For the premiere season of The Muppet Show, film actress and model Candice Bergen was an obvious candidate to serve as guest star. Not only had she worked with Jim and the gang on Saturday Night Live, appearing with them December 20, 1975, but she was also the daughter of one of the most famous American entertainers working with puppets, Edgar Bergen. With her wooden “siblings” Charlie McCarthy and Mortimer Snerd, Candice Bergen was raised backstage and knew what it was like in the fictional behind the scenes of the Muppets’ world. Even on Saturday Night Live, her soft spot for puppets was written into the script – she was the only human to attend the Muppets’ Christmas party, sneaking away from the show to bring them a gift.
On The Muppet Show, Candice Bergen performed with the Jug Band in what was described in the show’s run-down as “a feminist number;” she revolted against her chauvinist husband Slim as he sang “Put Another Log On The Fire” and described other chores he would allow her to do. Another sketch about international travel played on Bergen’s experience as a travel writer, and her modeling experience came in handy in an art class sketch. The show ended with a group song, “You’ve Got To Have Friends” with Bergen surrounded by her Muppet pals.
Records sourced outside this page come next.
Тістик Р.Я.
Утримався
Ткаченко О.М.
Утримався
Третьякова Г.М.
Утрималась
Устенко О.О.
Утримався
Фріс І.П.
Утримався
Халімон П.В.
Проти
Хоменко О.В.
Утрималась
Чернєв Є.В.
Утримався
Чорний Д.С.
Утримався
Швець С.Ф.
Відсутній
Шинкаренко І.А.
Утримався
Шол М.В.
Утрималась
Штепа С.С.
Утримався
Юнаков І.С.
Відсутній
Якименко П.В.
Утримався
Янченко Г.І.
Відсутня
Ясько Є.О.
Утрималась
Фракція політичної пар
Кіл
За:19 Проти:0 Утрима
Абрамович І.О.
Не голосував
Jim had always credited Edgar Bergen’s ventriloquist act as an inspiration and was thrilled to book him for the show during Season 2. As Jim noted in a telegram to the Bergen family at the time of Edgar’s death in 1978, “I will never forget our first time where all of us formed a circle around him and stood in awe and made him do Charlie and Mortimer. How we loved his special magic through the years – and always will.” In the months before his passing, Bergen made a cameo appearance in The Muppet Movie, he and Charlie serving as judges for the beauty contest at the Bogen County Fair. Jim (and Kermit) were asked to give a eulogy at Bergen’s memorial service that October, and when the film premiered the following June, a dedication to Bergen appeared in the credits. Mirroring his own goals for a successful life, Jim said of Bergen, “He left this world a happier place because he was here – and I think that’s about the finest thing a person can do with his life.”